学校が終わると、朝の約束通り二人で航の家に寄った。

私は、正直どんな顔して紹介されたものかと思案していたというのに、航はただいまとも言わずに、

「母さん、この子朋花ってんだけど、学校一緒に行く事にしたから。明日の朝から迎えに来事になってるから覚えといて。」

そう唐突に、リビングでパソコンを突付いていた彼の母親にいきなりそう告げた。

「朋花・・・ちゃん? ・・・航が女の子?」

腕を引っ張っていかれた私はどうしたものか、頭を抱えたい気分のままとりあえずは名乗っておく事にした。

「・・・あ、始めまして、同じクラスの石川朋花です。ちなみに彼女じゃありません。」

だって、突然で他に言う事思いつかないし、お母さん呆然としてるから誤解は解いておきたいし!!

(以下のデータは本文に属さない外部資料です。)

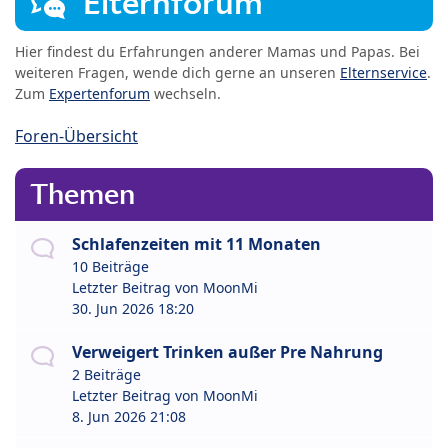
Elternforum
Hier findest du Erfahrungen anderer Mamas und Papas. Bei
weiteren Fragen, wende dich gerne an unseren
Elternservice
.
Zum
Expertenforum
wechseln.
Foren-Übersicht
Themen
Schlafenzeiten mit 11 Monaten
10 Beiträge
Letzter Beitrag von
MoonMi
30. Jun 2026 18:20
Verweigert Trinken außer Pre Nahrung
2 Beiträge
Letzter Beitrag von
MoonMi
8. Jun 2026 21:08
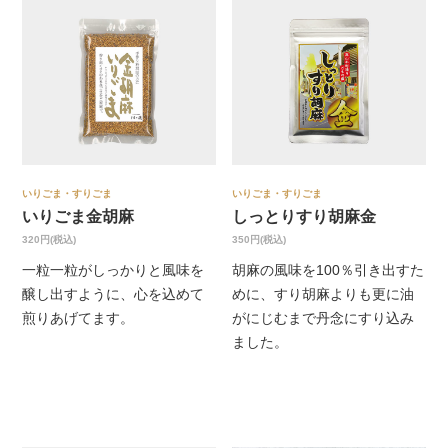
いりごま・すりごま
いりごま・すりごま
いりごま金胡麻
しっとりすり胡麻金
320円(税込)
350円(税込)
一粒一粒がしっかりと風味を
胡麻の風味を100％引き出すた
醸し出すように、心を込めて
めに、すり胡麻よりも更に油
煎りあげてます。
がにじむまで丹念にすり込み
ました。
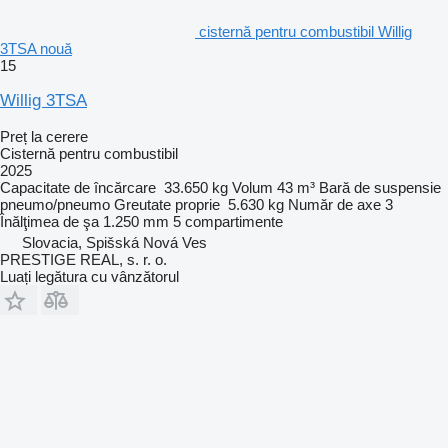
cisternă pentru combustibil Willig
3TSA nouă
15
Willig 3TSA
Preț la cerere
Cisternă pentru combustibil
2025
Capacitate de încărcare
33.650 kg
Volum
43 m³
Bară de suspensie
pneumo/pneumo
Greutate proprie
5.630 kg
Număr de axe
3
Înălţimea de şa
1.250 mm
5 compartimente
Slovacia, Spišská Nová Ves
PRESTIGE REAL, s. r. o.
Luați legătura cu vânzătorul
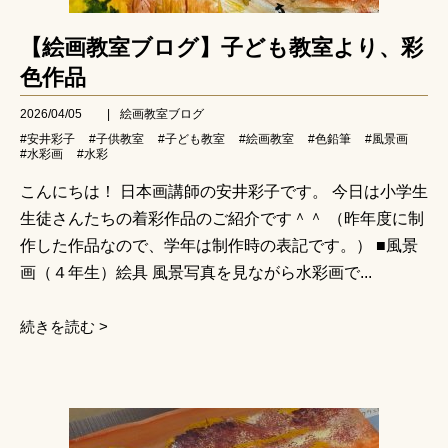
【絵画教室ブログ】子ども教室より、彩
色作品
2026/04/05
|
絵画教室ブログ
#安井彩子
#子供教室
#子ども教室
#絵画教室
#色鉛筆
#風景画
#水彩画
#水彩
こんにちは！ 日本画講師の安井彩子です。 今日は小学生
生徒さんたちの着彩作品のご紹介です＾＾ （昨年度に制
作した作品なので、学年は制作時の表記です。） ■風景
画（４年生）絵具 風景写真を見ながら水彩画で...
続きを読む >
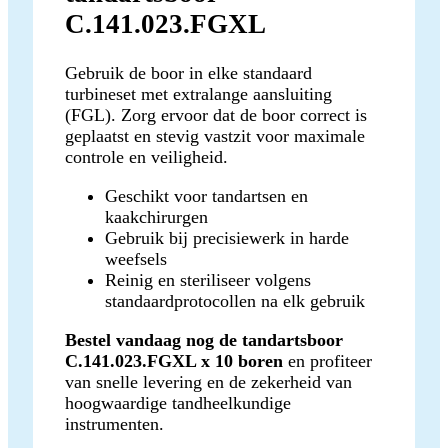
C.141.023.FGXL
Gebruik de boor in elke standaard
turbineset met extralange aansluiting
(FGL). Zorg ervoor dat de boor correct is
geplaatst en stevig vastzit voor maximale
controle en veiligheid.
Geschikt voor tandartsen en
kaakchirurgen
Gebruik bij precisiewerk in harde
weefsels
Reinig en steriliseer volgens
standaardprotocollen na elk gebruik
Bestel vandaag nog de tandartsboor
C.141.023.FGXL x 10 boren
en profiteer
van snelle levering en de zekerheid van
hoogwaardige tandheelkundige
instrumenten.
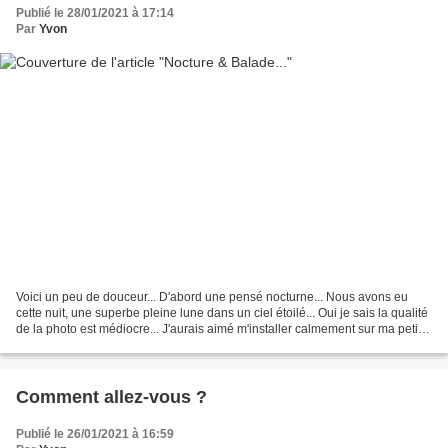
Publié le 28/01/2021 à 17:14
Par
Yvon
Voici un peu de douceur... D'abord une pensé nocturne... Nous avons eu
cette nuit, une superbe pleine lune dans un ciel étoilé... Oui je sais la qualité
de la photo est médiocre... J'aurais aimé m'installer calmement sur ma petite
terrasse et faire quelques...
Comment allez-vous ?
Publié le 26/01/2021 à 16:59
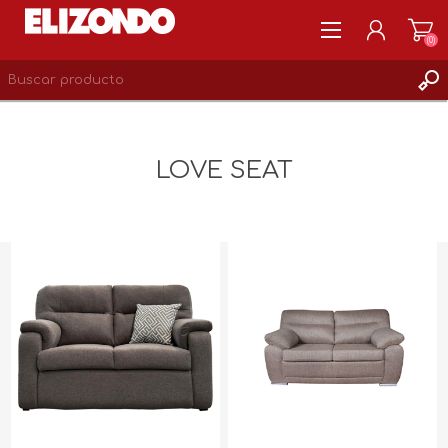
(0)
REGISTRARSE
MI CUENTA
LOVE SEAT
LISTA DE DESEOS
0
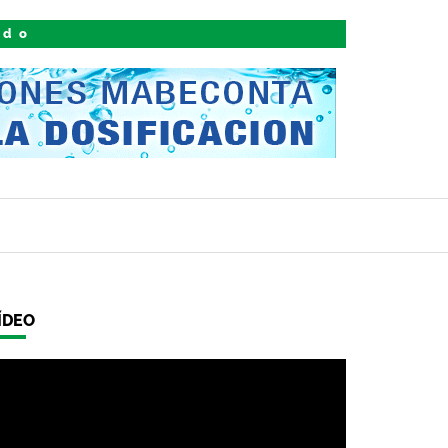
ido
ÍDEO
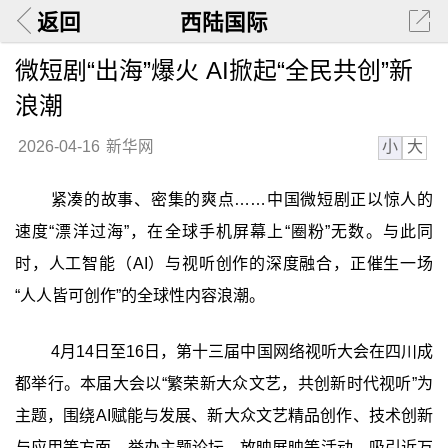
返回
西陆国际
微短剧“出海”爆火 AI掀起“全民共创”新
浪潮
小
大
2026-04-16
新华网
紧凑的故事、密集的爽点……中国微短剧正以惊人的
速度“漂洋过海”，在全球手机屏幕上“圈粉”无数。与此同
时，人工智能（AI）与视听创作的深度融合，正催生一场
“人人皆可创作”的全球性内容浪潮。
4月14日至16日，第十三届中国网络视听大会在四川成
都举行。本届大会以“繁荣新大众文艺，共创新时代视听”为
主题，围绕AI赋能与发展、新大众文艺精品创作、技术创新
与应用等方面，举办主题论坛、放映展映等活动，吸引近万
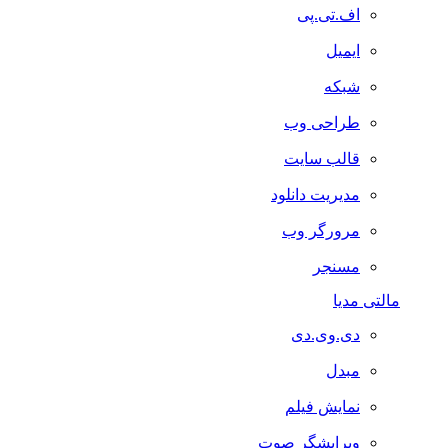
اف.تی.پی
ایمیل
شبکه
طراحی وب
قالب سایت
مدیریت دانلود
مرورگر وب
مسنجر
مالتی مدیا
دی.وی.دی
مبدل
نمایش فیلم
ویرایشگر صوت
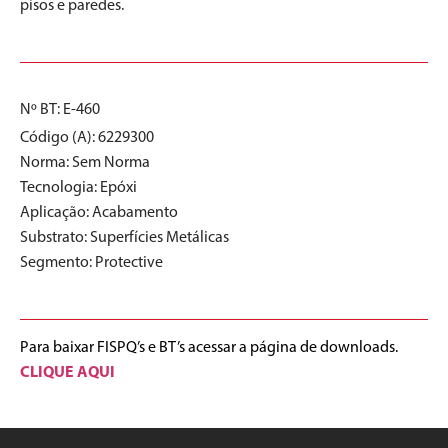
pisos e paredes.
Nº BT: E-460
Código (A): 6229300
Norma:
Sem Norma
Tecnologia:
Epóxi
Aplicação:
Acabamento
Substrato:
Superfícies Metálicas
Segmento:
Protective
Para baixar FISPQ’s e BT’s acessar a página de downloads.
CLIQUE AQUI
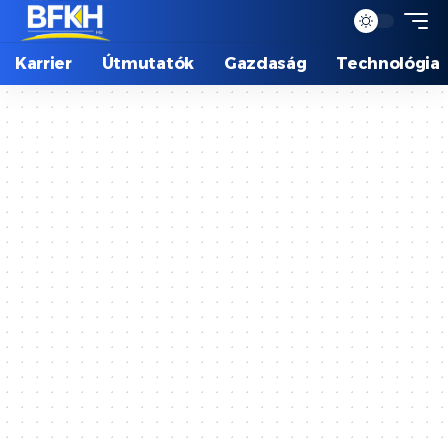
Karrier
Útmutatók
Gazdaság
Technológia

すると母親は、はっと我に帰ったようで、立ち上がって側までくると息子の耳を引っ張り少し離れた場所に移動した。

イテテと声を上げる息子に、

「遅刻の道連れ増やしてんじゃないよ。聡太くんにも迷惑かけっぱなしなのに、あんた何考えてんの!?」

と小声で小言を言っている。まる聞こえだけどさ・・・。

「おばさん、最悪置いていくから大丈夫だよ。朋ちゃん転校してきたばっかでまだ友達少ないし、僕達と家近いから一緒に行こうって事になったんだ。」

割って入った聡太くんの補足で、母親は表情を変えた。

「あら聡太くん、航そうなの?」

「そうだよ、痛いから、耳、耳離せ!」

「・・・あんたの言葉が足りないから、よっ。」

最後により強く耳を引っ張られて航は解放された。

「痛てぇっ!?」

結局聡太くんに、より詳しく正確に紹介された私は、紹介するって言ったのはどこの誰だよと、内心で突っ込みを入れてこの親子を見比べた。しゃがみ込んで耳を擦る息子と、取り繕って聡太くんに毎日ごめんねと謝る母親は面差しがよく似ている。愛嬌のある表情の豊かさも、さすがに親子だという所だろう。・・・余所の家族は面白い。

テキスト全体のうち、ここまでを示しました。